“Hillbilly Hustle” by Wesley Browne (West Virginia University Press; 264 pages, $19.99)
The story of semi-lovable losers who are stuck in Appalachia? The kind who seem like they might get out and achieve their dreams, but then some family member gets hooked on hard drugs or the sole remaining local factory announces layoffs and all anyone can see in their future is deepening debt or maybe a medical crisis?
You can find bookstore shelves full to bursting with variations on that tale — many of them good and some great. But in this debut novel, the author’s not in the least concerned with perfecting the well-trod plot. Instead, his goals are freshness and real-world specificity, and they’re achieved. Don’t fret at what might be missing, though — there’ll still be worries over debts and some blood gets spilled.
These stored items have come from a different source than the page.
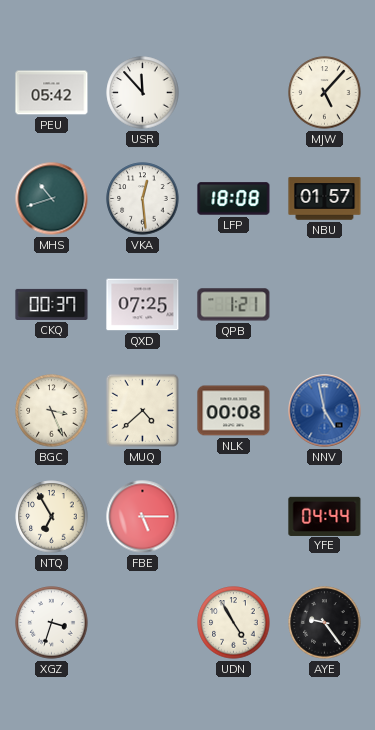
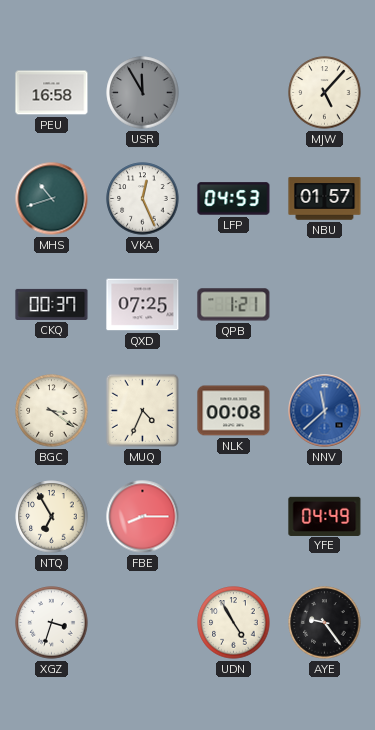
PEU: 05:42 -> 16:58
USR: 11:53 -> 11:55
USR dial: white -> grey
VKA: 12:29 -> 12:26
LFP: 18:08 -> 04:53
BGC: 3:26 -> 3:21
MUQ: 4:38 -> 4:34
NNV: 4:58 -> 11:38
FBE: 5:15 -> 8:15
YFE: 04:44 -> 04:49
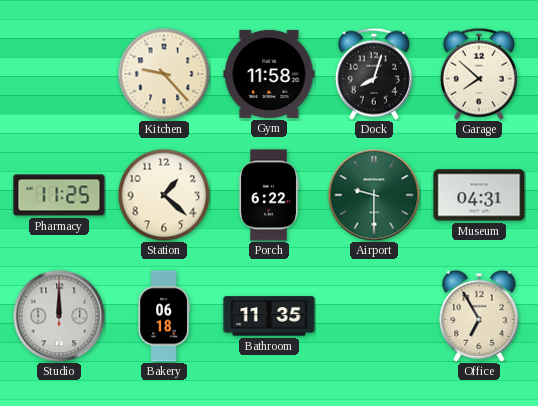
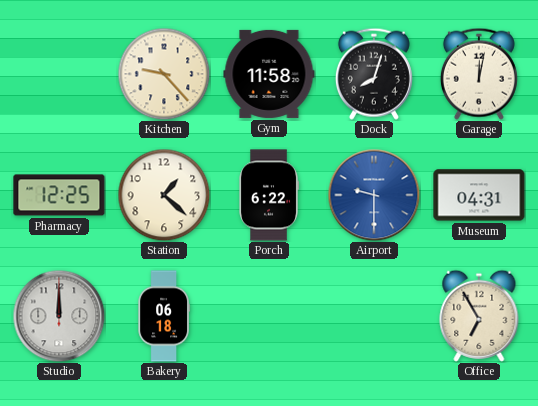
Garage: 7:52 -> 12:02
Pharmacy: 11:25 -> 12:25
Airport dial: green -> blue
Bathroom: 11:35 -> none
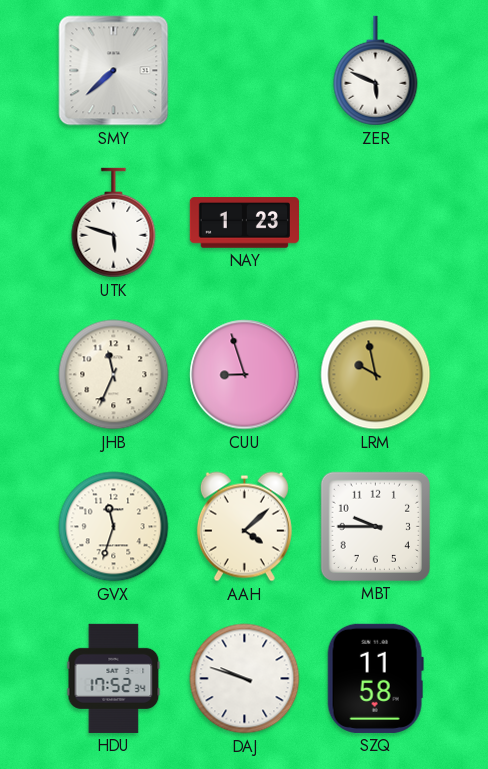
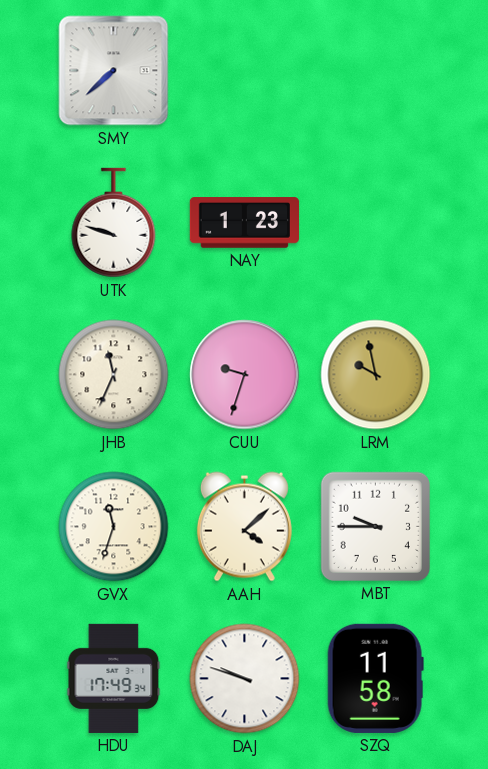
ZER: 5:49 -> none
UTK: 5:48 -> 9:48
CUU: 8:57 -> 9:33
HDU: 17:52 -> 17:49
Instead of a generic “holler” or a bankrupt coal town near Hazard, this Kentucky tale takes place in a realistically drawn Richmond, with occasional drifting into Jackson County (and a side-trip to Bel-terra). The initial two chapters are saturated with the details of a late-night downtown poker game, as narrated by the semi-nerdy forty-something owner of a pizza parlor. He walks into the smoke-filled room afraid he might lose his stake, which he needs to pay his parents’ bills. And once our main man is ahead, he’s afraid he’s made too big a splash and is ripe for mugging. As it turns out, either of those outcomes might be prefer-able to the Rube Goldberg-esque cascade of consequences that follows.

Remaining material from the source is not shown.